PROBLEM DESCRIPTION: Give the data again exactly as written, skipping any pictures.

MATERIAL FOR THIS EXERCISE:
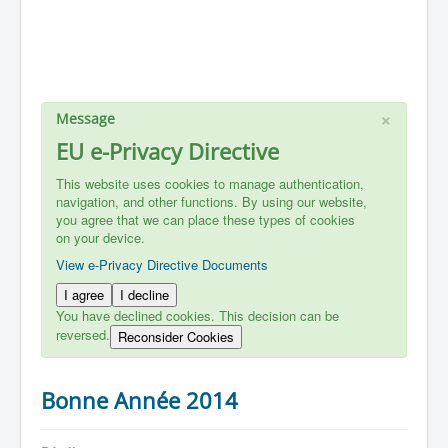
×
Message
EU e-Privacy Directive
This website uses cookies to manage authentication,
navigation, and other functions. By using our website,
you agree that we can place these types of cookies
on your device.
View e-Privacy Directive Documents
I agree
I decline
You have declined cookies. This decision can be
reversed.
Reconsider Cookies
Bonne Année 2014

WRITTEN REPLY:
×
Message
EU e-Privacy Directive
This website uses cookies to manage authentication,
navigation, and other functions. By using our website,
you agree that we can place these types of cookies
on your device.
View e-Privacy Directive Documents
I agree
I decline
You have declined cookies. This decision can be
reversed.
Reconsider Cookies
Bonne Année 2014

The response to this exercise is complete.